Five-year-old kid: What's that?
Mom: That's baseball. Like on a Wii but in real life.

–Central Park & E 96th St

Five-year-old girl: Mommy, come on. This is not your time.
Mommy: When is my time?
Five-year-old girl: Never!

–Barnes & Noble, Chelsea

Overheard by: ruby

Four-year-old boy: I'm sexy.
Mother: No, you're handsome.
Four-year-old boy: I'm sexy!
Mother: No!
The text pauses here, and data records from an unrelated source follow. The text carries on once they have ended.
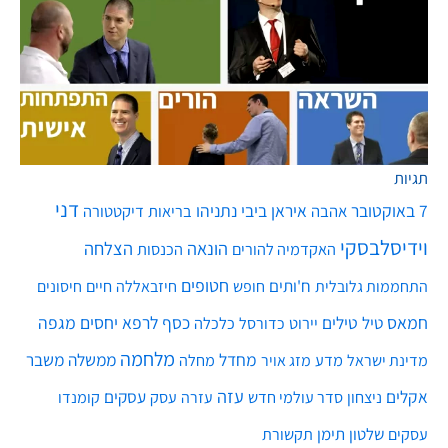
תגיות
דני
7 באוקטובר
איראן
ביבי נתניהו
אהבה
בריאות
דיקטטורה
וידיסלבסקי
הונאה
הצלחה
האקדמיה להורים
הכנסות
חטופים
ח'ותים
חיים
התחממות גלובלית
חופש
חיזבאללה
חיסונים
חמאס
טילים
כסף
לרפא יחסים
מגפה
טיל
יירוט
כלכלה
כדורסל
מלחמה
מחדל
ממשלה
משבר
מדע
מחלה
מדינת ישראל
מזג אויר
עזה
אקלים
עסקים
ניצחון
סדר עולמי חדש
עסק
עזרה
קומנדו
שלטון
תימן
עסקים
תקשורת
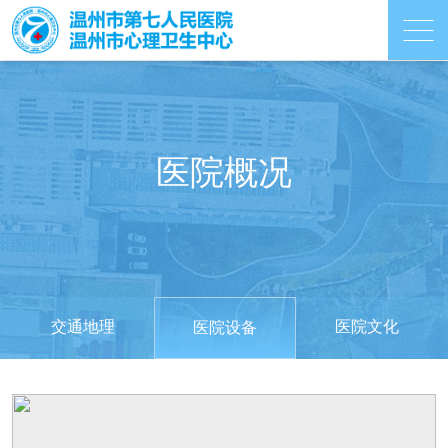
医院概况
交通地理
医院文化
医院设备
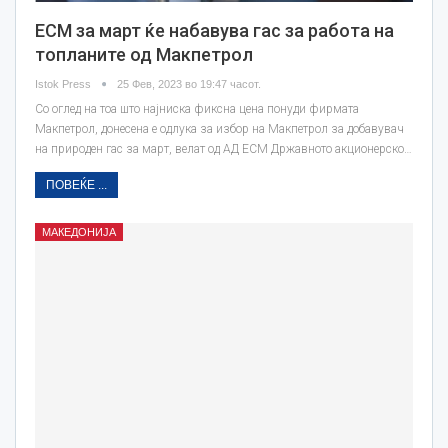
ЕСМ за март ќе набавува гас за работа на
топланите од Макпетрол
Istok Press
25 Фев, 2023 во 19:47 часот.
Со оглед на тоа што најниска фиксна цена понуди фирмата
Макпетрол, донесена е одлука за избор на Макпетрол за добавувач
на природен гас за март, велат од АД ЕСМ Државното акционерско…
ПОВЕЌЕ ...
МАКЕДОНИЈА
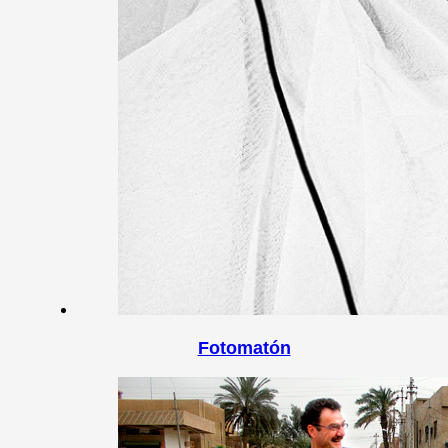
Fotomatón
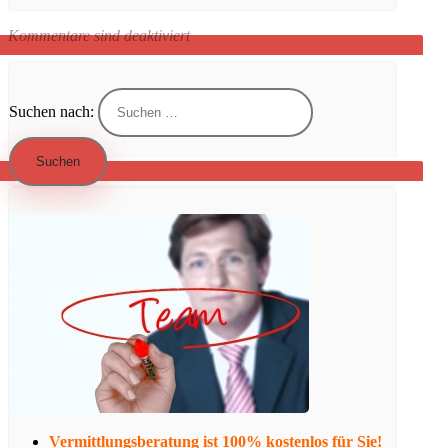
Kommentare sind deaktiviert
Suchen nach:
Vermittlungsberatung ist 100% kostenlos für Sie!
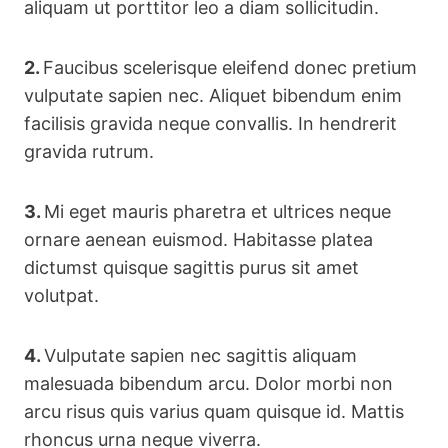
aliquam ut porttitor leo a diam sollicitudin.
2.
Faucibus scelerisque eleifend donec pretium
vulputate sapien nec. Aliquet bibendum enim
facilisis gravida neque convallis. In hendrerit
gravida rutrum.
3.
Mi eget mauris pharetra et ultrices neque
ornare aenean euismod. Habitasse platea
dictumst quisque sagittis purus sit amet
volutpat.
4.
Vulputate sapien nec sagittis aliquam
malesuada bibendum arcu. Dolor morbi non
arcu risus quis varius quam quisque id. Mattis
rhoncus urna neque viverra.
You're handsome!

–D Train

Six-year-old blonde girl with a Hanna Montana purse: Daddy, it’s so dark, isn’t this romantic?
Dad, nervously looking around: No, this is the farthest thing from romantic.

–7 Train

Five-year-old child: Is this our stop, mommy?
Mother: No sweetie, this is the ghetto. Never get off here.
(two people sitting across give them dirty looks as they leave the train)

–Metro-North, Harlem

Overheard by: getting off at the 125th street stop

Little girl: Mom, can I have some water?
Mom: Girl, don’t make me open my purse, you don’t know what’ll come out.

–Central Park

Overheard by: Michael

Dad: My Bloody Valentine in 3-d…violence and naked women.
Nine-year-old son: Yeah, that's the only reason you want to see that movie.

–Kafuman Studio Movie Theater, Astoria

Little tourist boy: Mommy! Look, that lady is a Nazi!
Frazzled tourist mom: What? Oh… Honey, that nice lady is hailing a cab, not Hitler.

–Bowery

Woman to ten-year-old daughter: And then we'll go to the cemetery to visit nana.
Four-year-old son: Can I come to the cemetery, too?!
Woman: No.
Four-year-old son, defiantly: Well, you're not going to see nana anyway. You're just going to see her grave!

–59th St & Lexington

Overheard by: Rachel C.

Girl #1: He, he, he, just brrroke uuup with meee!
Girl #2: How, isn't he in Alaska?
Girl #1: No! Well, what do you mean? I was talking to my dad, the phone just broke up. I wasn't talking about him, I was talking about my dad!